While demand dropped 25% in 30 days, Dr. Perryman cautioned that the only way that can happen is by shuttering the economy, as what was seen in the wake of the COVID-19 pandemic. 

“OPEC cut production by 13 to 14 million barrels per day, but we were still filling up all the storage tanks every day. It got to that weird point where the price reached $-37, which saw owners having to take a delivery and have nowhere to put it,” Dr. Perryman explained.

However, he added that the price had already rebounded to the mid-$30 range in early June. 

“We’re not that far away from the market being able to make a comeback,” Dr. Perryman said optimistically. “As the economy opens back up, we only have to meet half of that reduced production to balance supply and demand.”

He also eased fears that the oil and gas downturn was not like the crash experienced in the 1980s. He put that crash down to time, demand, instability, state of the industry, and financing.

Dr. Perryman explained the 1980s oil crash took five years for the recession to take hold, where the current oil decline was seen over a much more rapid timeframe that was caused by a unique situation. The 80s also saw demand crater as people were in a mode of conservation, while nothing has happened in the pandemic that would indicate an attitude of conservation. The economy was not as stable as is now thanks to larger issues in the 80s such as the savings and loans crisis and the Cold War among others, while there are no structural problems currently facing the economy. Dr.

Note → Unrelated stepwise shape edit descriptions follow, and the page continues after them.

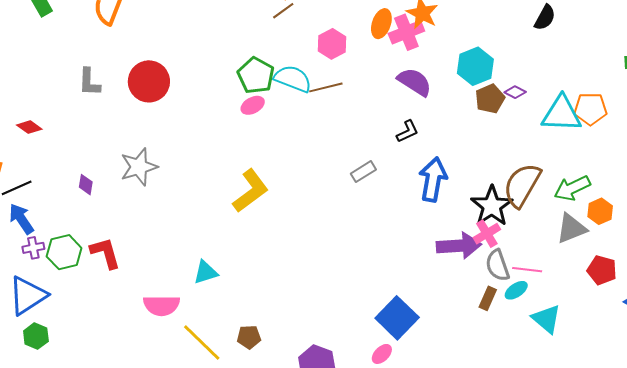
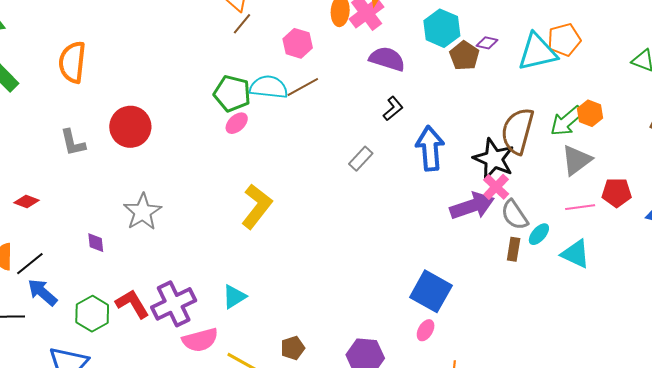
orange hexagon: (600, 211) -> (590, 113), moved
purple cross: (33, 248) -> (174, 304), moved, size x2.0
pink line: (527, 270) -> (580, 207), moved

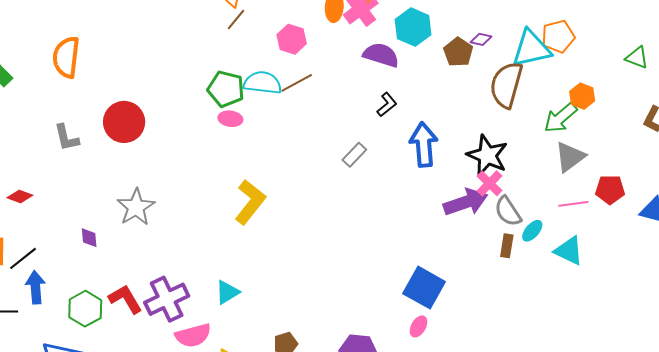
cyan hexagon: (442, 28) -> (413, 27), moved
orange hexagon: (590, 113) -> (582, 96), moved
pink ellipse: (237, 123) -> (230, 119), turned 50
brown semicircle: (518, 131) -> (506, 85), moved
blue arrow: (42, 292) -> (35, 287), turned 44

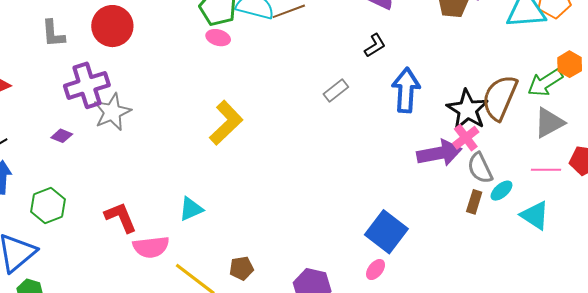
brown semicircle: (506, 85) -> (500, 98), moved
purple diamond: (89, 238) -> (62, 136), turned -70
red L-shape: (125, 299) -> (121, 217), moved
purple cross: (167, 299) -> (87, 85), moved

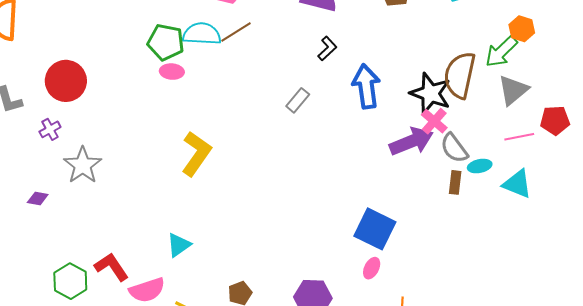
purple cross: (87, 85) -> (50, 129), moved, size x0.5
cyan ellipse: (501, 191) -> (480, 166), turned 40
green hexagon: (48, 205) -> (70, 281), moved

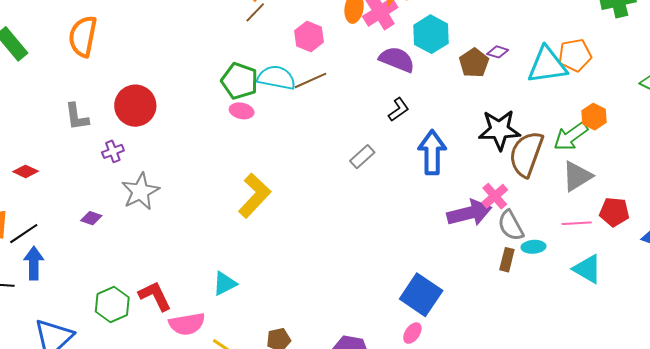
black star: (430, 93) -> (499, 130), moved, turned -30
cyan triangle: (517, 184) -> (587, 269), moved

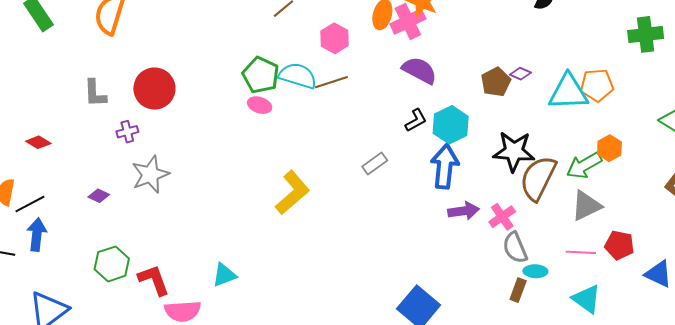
cyan hexagon: (431, 34) -> (451, 125), moved
yellow L-shape: (255, 195) -> (292, 193), moved
purple arrow: (469, 213) -> (464, 211), moved, size x0.7
brown rectangle: (507, 260) -> (518, 290), moved
green hexagon: (112, 305) -> (112, 264), moved

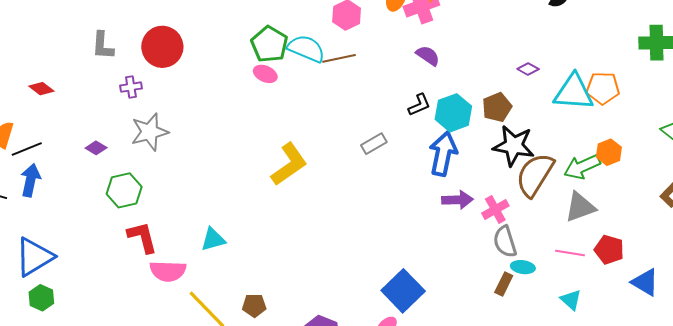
purple semicircle: (419, 70) -> (428, 56), size x0.7
brown pentagon: (496, 82) -> (497, 107), moved
green hexagon: (112, 264) -> (124, 190), moved
cyan triangle: (587, 299) -> (571, 300), size x0.7

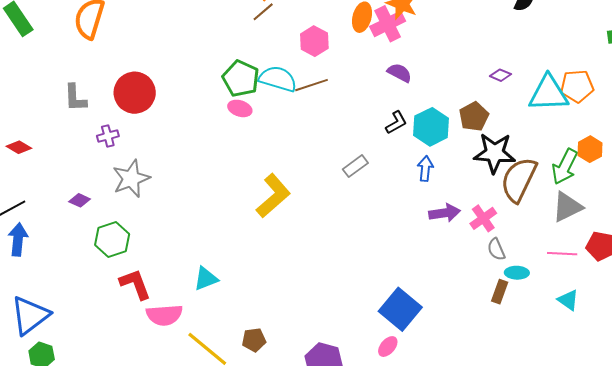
blue arrow: (443, 154) -> (425, 169), size x0.6
green arrow: (582, 167) -> (565, 167), turned -33
gray semicircle: (505, 242) -> (496, 249), size x0.7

Perryman added that the 1980s was prior to the shale revolution where supplies were being exhausted, and now U.S. production has increased dramatically. Lastly, the 80s saw oil companies lose flexibility thanks to financing by banks, while the 2008 recession saw an increase in private equity financiers investing in oil and gas plays.

“It feels similar as we went off the cliff in (this) pandemic, but this is a very different situation,” Dr. Perryman summarized.

Looking to the future, he said retail will have to take its approach of appealing to consumers “on steroids” by mixing online and brick and mortar, saying, “Retail is going to have to find ways to make a shopping experience that consumers enjoy.”

He added that office space will change as there will be more people working from home. 

“I expect you will see fewer people working in offices, but more square footage per person,” Dr. Perryman said.

In order for the economy to get back to pre-COVID levels, he forecasted a repatriation of the manufacturing and distribution sector, and new technology that will solve a lot of the problems that contributed to the pandemic.

“For example, since 9/11, think of all the advantages we’ve made in security technology. That was a wakeup call,” said Dr. Perryman. “We’ll see huge opportunities in the manufacturing and tech sectors.”

Lastly, looking forward, Dr. Perryman warned that competition for new businesses will be fierce, and these new businesses will put priority on different things.

“The competition will be so fierce because so many places are hurting so badly. These companies are going to look at different things when it comes to relocating high wage workers — they will ask what the health care situation looks like, public education will be important. If they need to work remotely, hold school remotely, and telemedicine, the broadband situation will be important.”